No, not really. "Fining" is of dubious legality to begin with. There are laws that provide property owners with the ability to seek redress in court to enforce restrictive covenants. "Fining" is a more recent phenomenon that is being challenged in various jurisdictions throughout the country since states have not delegated governmental police powers to private corporations.

"To reduce or eliminate extralegal housing will require that we repeal federal subsidies that incentivize current patterns of suburban development..."

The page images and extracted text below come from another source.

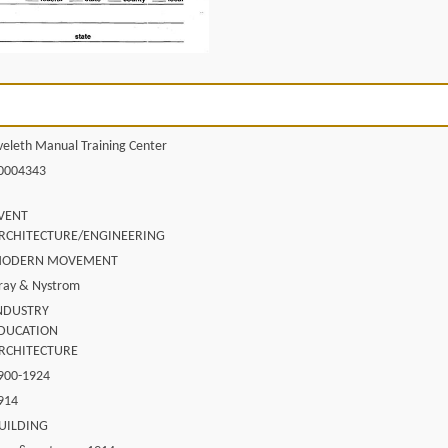
veleth Manual Training Center
0004343
VENT
RCHITECTURE/ENGINEERING
ODERN MOVEMENT
ray & Nystrom
NDUSTRY
DUCATION
RCHITECTURE
900-1924
914
UILDING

Huh? The example given regarded extralegal conversions in an urban environment. How would reducing subsidies for suburban housing alter extralegal conversions in an urban environment? In fact, it would seem that lack of such subsidies would make suburban homes even less affordable. This in turn would mean more people sharing fewer spaces in the city, i.e., more extralegal urban housing. Just sayin'.

Anonymous said...

Suburban HOA-burdened housing was actually a critical part of Wall Street's securitization scheme. They needed large dollar notes (like those associated with houses) and lots of them. When a developer first sells homes in a "master planned" subdivision, the developer often utilizes a mortgage company subsidiary to establish an artificial economic baseline for home prices. The "master planned" subdivisions always also start out with a developer-controlled HOA.

Once the pump is primed, other entities will finance home purchases at that price level based upon "comps". In many of these places, every 3-8 houses is exactly the same model. The commoditization was ideal for a Wall Street securitization machine. These are ALL HOA-burdened homes that were overpriced to begin with.